Using an electron microscope, a team from Leiden University constructed the vessel as part of research into potential designs for vehicles that could travel inside the human body, for example to administer medical treatments.
“We focused a laser inside a droplet,” Daniela Kraft, a physicist at the Dutch university told CNN. “If we move the laser through the droplet, we write the structure that we want,” she explained. “For example, if we move it in a helix, we are writing a helix.”
The boat was just one of many structures created by the researchers conducting investigations into microswimmers: small particles that can move through fluids, and be followed by a microscope.
Biological microswimmers are microorganisms that propel themselves, including bacteria, algae and sperm.
Synthetic, self-propelled microswimmers could have a range of uses, including delivering drugs in the human body, Kraft told CNN.
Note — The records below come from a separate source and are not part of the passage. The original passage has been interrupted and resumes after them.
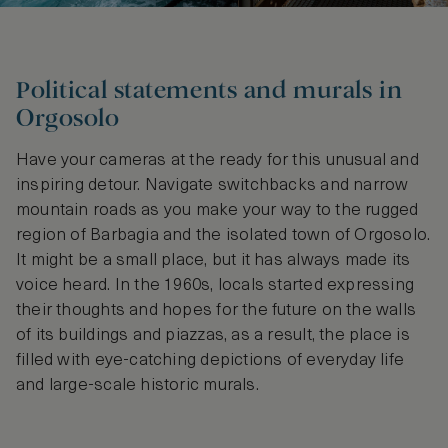
Political statements and murals in
Orgosolo
Have your cameras at the ready for this unusual and
inspiring detour. Navigate switchbacks and narrow
mountain roads as you make your way to the rugged
region of Barbagia and the isolated town of Orgosolo.
It might be a small place, but it has always made its
voice heard. In the 1960s, locals started expressing
their thoughts and hopes for the future on the walls
of its buildings and piazzas, as a result, the place is
filled with eye-catching depictions of everyday life
and large-scale historic murals.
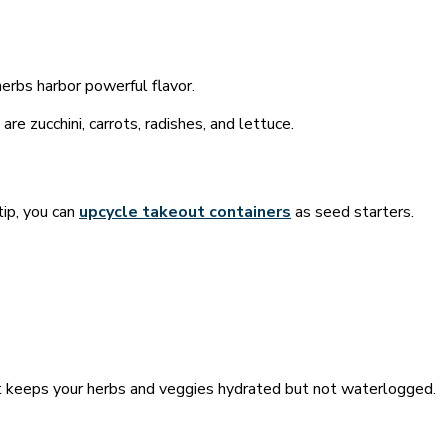
herbs harbor powerful flavor.
e zucchini, carrots, radishes, and lettuce.
tip, you can
upcycle takeout containers
as seed starters.
hat keeps your herbs and veggies hydrated but not waterlogged.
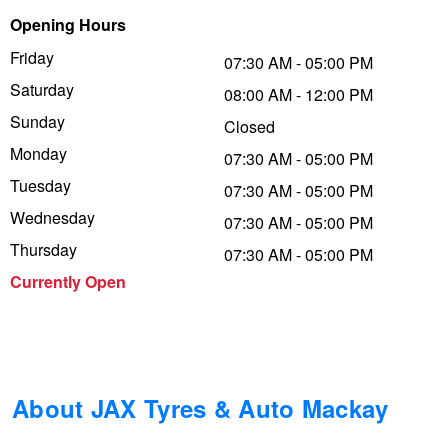
Opening Hours
Trailer & Caravan Tyres
Suspension
Dunlop - Buy 4 and get 20% OFF
Friday
07:30 AM - 05:00 PM
Saturday
08:00 AM - 12:00 PM
Tough Dog 4WD Suspension at JAX
Continental - Up to $200 Cashback
Sunday
Closed
Monday
07:30 AM - 05:00 PM
Tuesday
Nitrogen Tyre Inflation
Pirelli - Up to $150 Cashback
07:30 AM - 05:00 PM
Wednesday
07:30 AM - 05:00 PM
Thursday
07:30 AM - 05:00 PM
Services & Repairs Advice
Goodyear – $100 Cashback
Currently Open
Tyre Examination & Repair
Hankook - $150 Cashback
Goodyear – $100 Cashback
About JAX Tyres & Auto Mackay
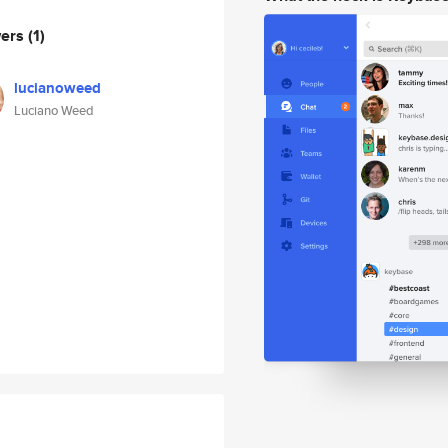
wers
(1)
lucianoweed
Luciano Weed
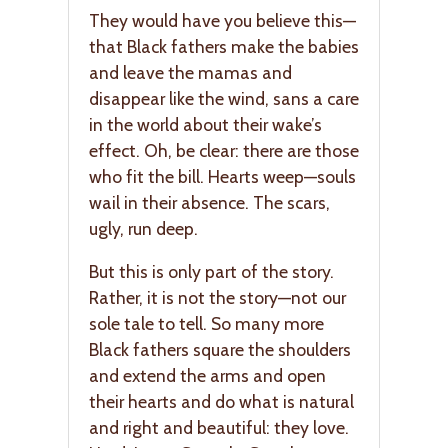
They would have you believe this—
that Black fathers make the babies
and leave the mamas and
disappear like the wind, sans a care
in the world about their wake’s
effect. Oh, be clear: there are those
who fit the bill. Hearts weep—souls
wail in their absence. The scars,
ugly, run deep.
But this is only part of the story.
Rather, it is not the story—not our
sole tale to tell. So many more
Black fathers square the shoulders
and extend the arms and open
their hearts and do what is natural
and right and beautiful: they love.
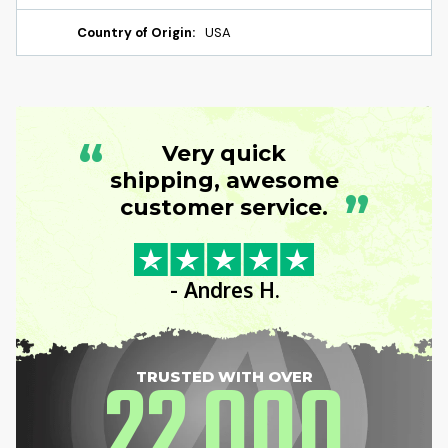
Country of Origin:
USA
“
Very quick
shipping, awesome
”
customer service.
- Andres H.
22
000
TRUSTED WITH OVER
,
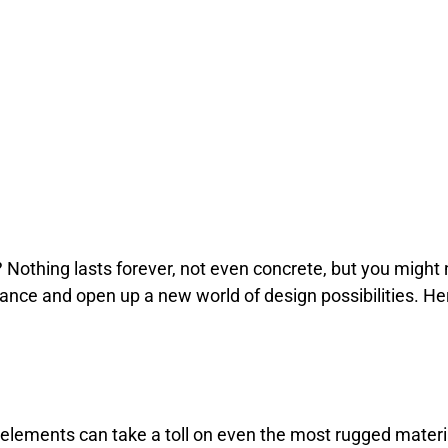
? Nothing lasts forever, not even concrete, but you might n
rance and open up a new world of design possibilities. H
 elements can take a toll on even the most rugged materi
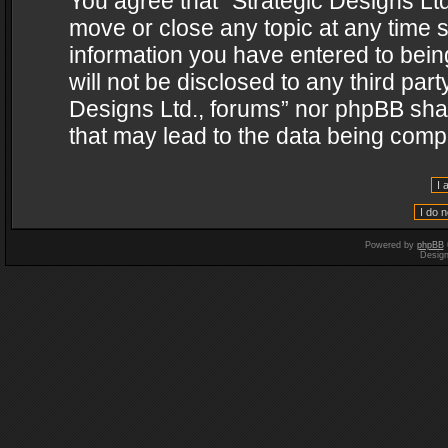
You agree that “Strategic Designs Ltd
move or close any topic at any time s
information you have entered to being
will not be disclosed to any third par
Designs Ltd., forums” nor phpBB shal
that may lead to the data being com
Powered by
phpBB
Desig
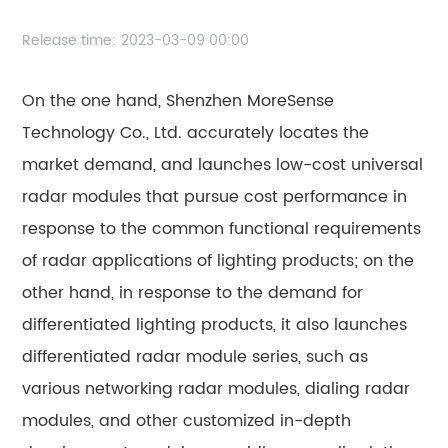
Release time:
2023-03-09 00:00
On the one hand, Shenzhen MoreSense
Technology Co., Ltd. accurately locates the
market demand, and launches low-cost universal
radar modules that pursue cost performance in
response to the common functional requirements
of radar applications of lighting products; on the
other hand, in response to the demand for
differentiated lighting products, it also launches
differentiated radar module series, such as
various networking radar modules, dialing radar
modules, and other customized in-depth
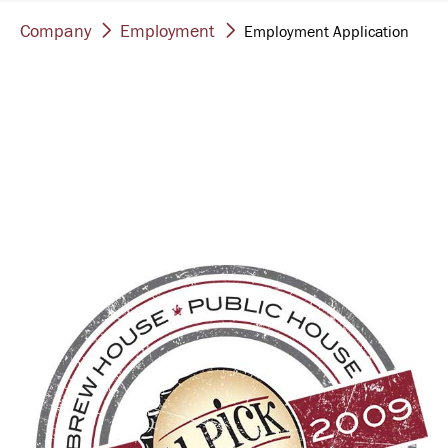
Company
Employment
Employment Application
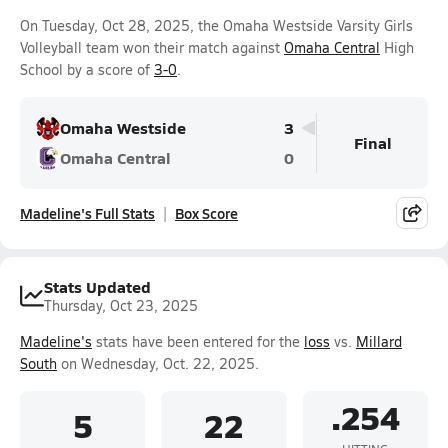
On Tuesday, Oct 28, 2025, the Omaha Westside Varsity Girls
Volleyball team won their match against
Omaha Central
High
School by a score of
3-0
.
Omaha Westside
3
Final
Omaha Central
0
Madeline's Full Stats
Box Score
Stats Updated
Thursday, Oct 23, 2025
Madeline's
stats have been entered for the
loss
vs.
Millard
South
on Wednesday, Oct. 22, 2025.
.254
5
22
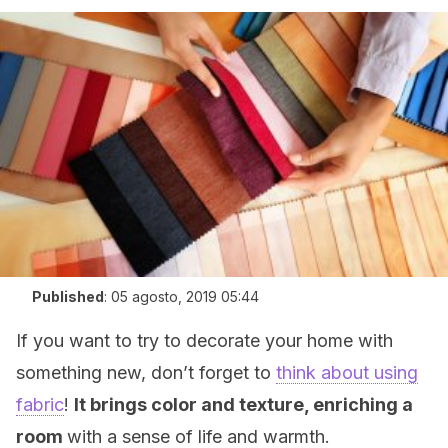
Published
:
05 agosto, 2019 05:44
If you want to try to decorate your home with
something new, don’t forget to
think about using
fabric
!
It brings color and texture, enriching a
room
with a sense of life and warmth.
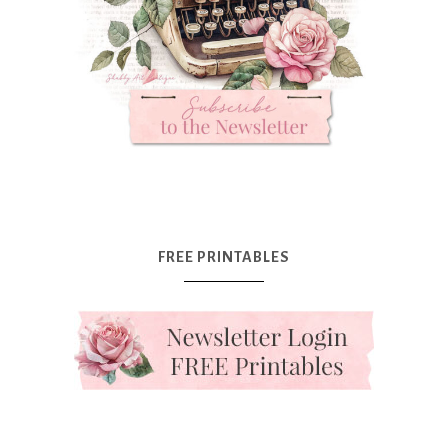
FREE PRINTABLES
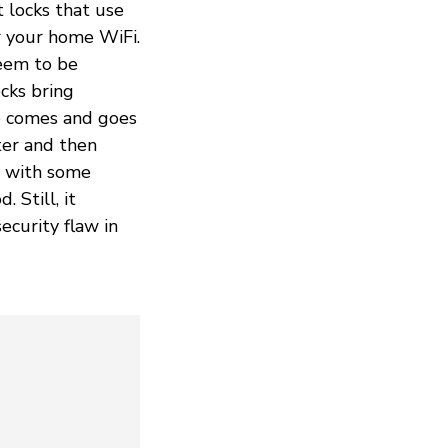
t locks that use
r your home WiFi.
seem to be
ocks bring
ho comes and goes
ter and then
e with some
 Still, it
ecurity flaw in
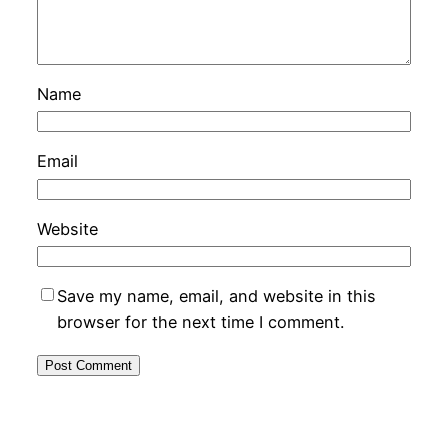
Name
Email
Website
Save my name, email, and website in this
browser for the next time I comment.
“We hope to learn about what is now a good design principle for creating a little drug delivery vehicle — if you have a little particle that goes to a specific part of the body to deliver drugs, then it has to propel itself, and it may have to deal with the environment in your body, which is very complex,” Kraft told CNN.
“What we are trying to answer is: what would be a good design? What would be a great shape so that it can go around and be efficient?”
Kraft told CNN that particles created in a helix shape showed promising movement.
“When it moves forward, often it needs to rotate, and that helps, for example, to speed it up. If you think about applications, if you want to have a little machine that goes somewhere, it might be more useful to have a helix shape, because it swims faster,” she said.